ASSIGNMENT: Work out how many lines below contain "LDII". Provide only the figure.

*** RECORDS FOR THIS EXERCISE Section Begins ***

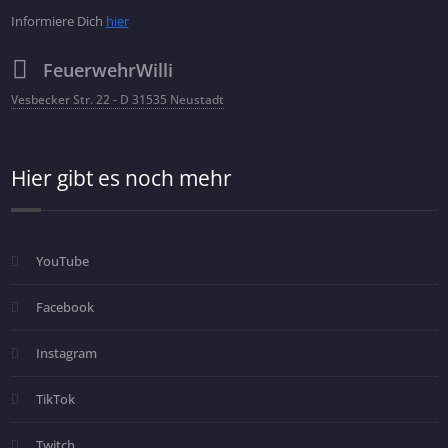
Informiere Dich
hier
FeuerwehrWilli
Vesbecker Str. 22 - D 31535 Neustadt
Hier gibt es noch mehr
YouTube
Facebook
Instagram
TikTok
Twitch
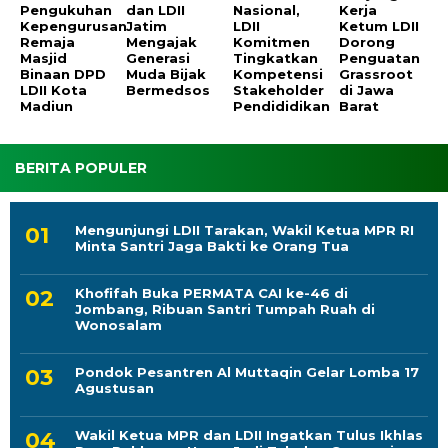
Pengukuhan
dan LDII
Nasional,
Kerja
Kepengurusan
Jatim
LDII
Ketum LDII
Remaja
Mengajak
Komitmen
Dorong
Masjid
Generasi
Tingkatkan
Penguatan
Binaan DPD
Muda Bijak
Kompetensi
Grassroot
LDII Kota
Bermedsos
Stakeholder
di Jawa
Madiun
Pendididikan
Barat
BERITA POPULER
Mengunjungi LDII Tarakan, Wakil Ketua MPR RI
Minta Santri Jaga Bakti ke Orang Tua
Khofifah Buka PERMATA CAI ke-46 di
Jombang, Ribuan Santri Tumpah Ruah di
Wonosalam
Pondok Pesantren Al Muttaqin Gelar Lomba 17
Agustusan
Wakil Ketua MPR dan LDII Ingatkan Tulus Ikhlas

*** RECORDS FOR THIS EXERCISE Section Ends ***

RESPONSE TO THE EXERCISE: 6